Collected data:
----------------------------------------

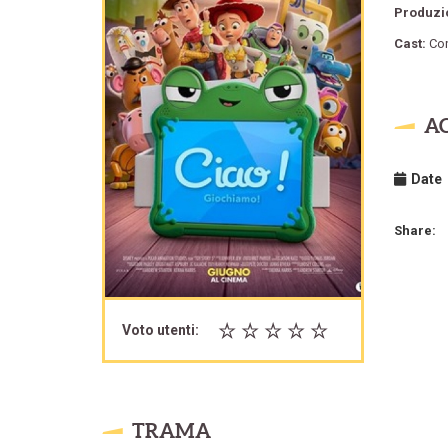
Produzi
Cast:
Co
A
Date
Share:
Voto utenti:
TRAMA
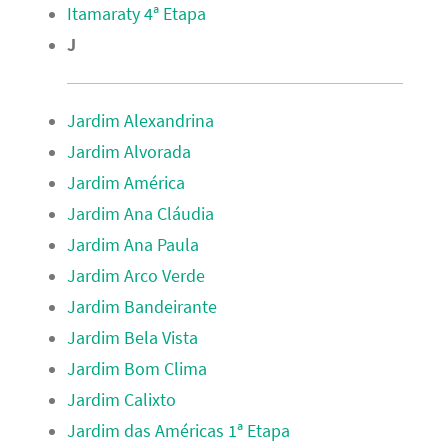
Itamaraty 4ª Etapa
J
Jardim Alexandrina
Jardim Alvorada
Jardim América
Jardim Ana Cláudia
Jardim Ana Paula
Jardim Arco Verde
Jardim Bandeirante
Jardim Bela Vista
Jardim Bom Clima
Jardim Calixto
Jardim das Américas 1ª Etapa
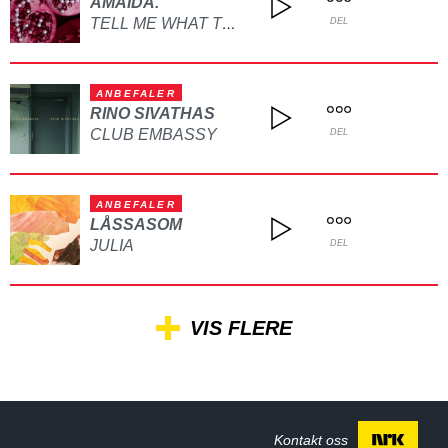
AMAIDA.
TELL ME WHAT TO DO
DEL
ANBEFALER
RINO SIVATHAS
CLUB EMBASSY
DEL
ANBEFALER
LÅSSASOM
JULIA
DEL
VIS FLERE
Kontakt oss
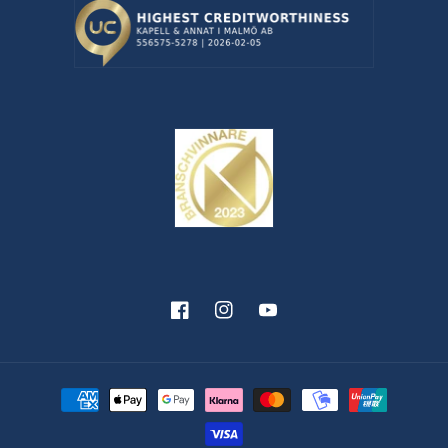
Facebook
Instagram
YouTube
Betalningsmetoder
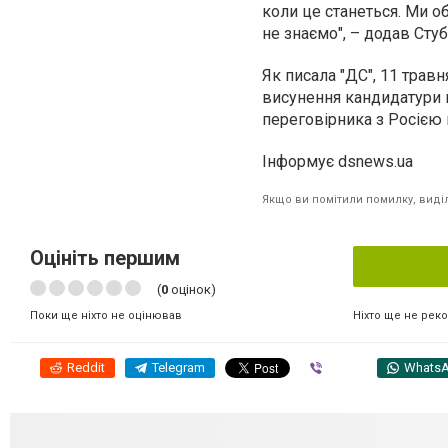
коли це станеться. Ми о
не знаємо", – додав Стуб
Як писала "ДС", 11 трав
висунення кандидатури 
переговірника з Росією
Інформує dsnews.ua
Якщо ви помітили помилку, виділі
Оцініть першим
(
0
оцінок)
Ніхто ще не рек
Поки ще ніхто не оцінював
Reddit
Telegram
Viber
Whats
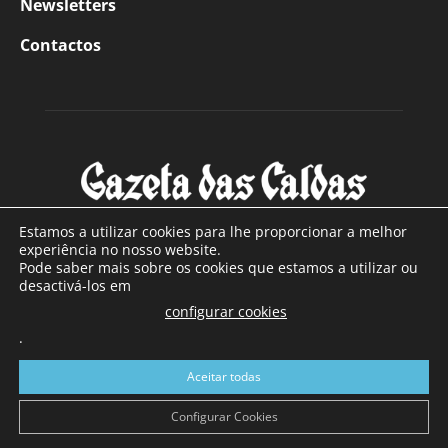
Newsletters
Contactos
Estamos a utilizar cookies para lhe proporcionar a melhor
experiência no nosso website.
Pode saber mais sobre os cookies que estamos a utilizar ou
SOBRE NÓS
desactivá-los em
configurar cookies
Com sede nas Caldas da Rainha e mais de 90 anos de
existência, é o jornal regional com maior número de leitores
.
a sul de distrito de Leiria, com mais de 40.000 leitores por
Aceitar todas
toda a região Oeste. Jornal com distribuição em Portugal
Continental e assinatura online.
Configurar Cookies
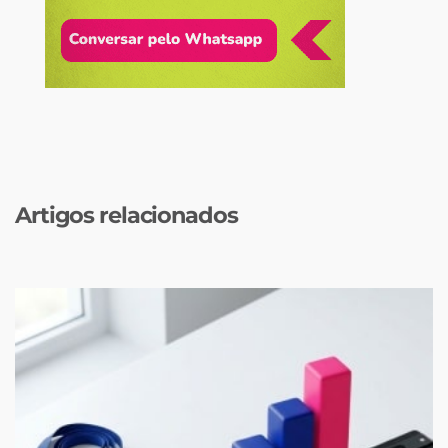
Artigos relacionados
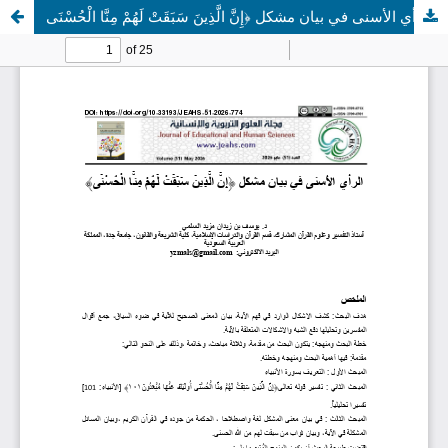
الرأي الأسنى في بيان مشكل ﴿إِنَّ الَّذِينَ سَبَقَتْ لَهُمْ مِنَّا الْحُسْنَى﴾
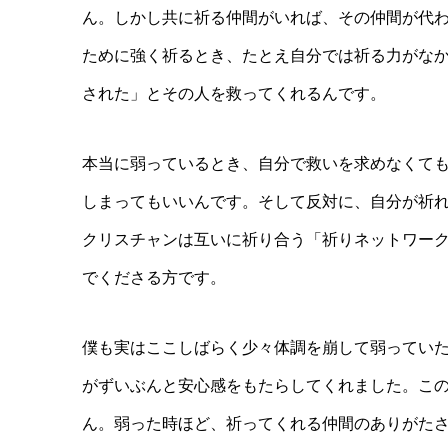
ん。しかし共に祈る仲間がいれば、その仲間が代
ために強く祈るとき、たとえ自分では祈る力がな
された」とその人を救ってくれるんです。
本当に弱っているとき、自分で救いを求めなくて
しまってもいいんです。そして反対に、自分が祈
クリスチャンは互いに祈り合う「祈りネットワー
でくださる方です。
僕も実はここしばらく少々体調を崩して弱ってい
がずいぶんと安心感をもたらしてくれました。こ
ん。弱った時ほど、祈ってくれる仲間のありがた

----------------------------------------

■ Activity ■
Pictures are to be left out. Write out only the lines above starting at the one with "CLUB EMBASSY" and ending at the one with "Artigos relacionados", both lines included, exactly.

■ Solution for this problem ■
CLUB EMBASSY
DEL
ANBEFALER
LÅSSASOM
JULIA
DEL
VIS FLERE
Kontakt oss
Facebook
Instagram
YouTube
Betalningsmetoder
коли це станеться. Ми о
не знаємо", – додав Стуб
Як писала "ДС", 11 трав
висунення кандидатури 
переговірника з Росією
Інформує dsnews.ua
Якщо ви помітили помилку, виділі
Оцініть першим
(
0
оцінок)
Ніхто ще не рек
Поки ще ніхто не оцінював
Reddit
Telegram
Viber
Whats
Newsletters
Contactos
Estamos a utilizar cookies para lhe proporcionar a melhor
experiência no nosso website.
Pode saber mais sobre os cookies que estamos a utilizar ou
SOBRE NÓS
desactivá-los em
configurar cookies
Com sede nas Caldas da Rainha e mais de 90 anos de
existência, é o jornal regional com maior número de leitores
.
a sul de distrito de Leiria, com mais de 40.000 leitores por
Aceitar todas
toda a região Oeste. Jornal com distribuição em Portugal
Continental e assinatura online.
Configurar Cookies
Artigos relacionados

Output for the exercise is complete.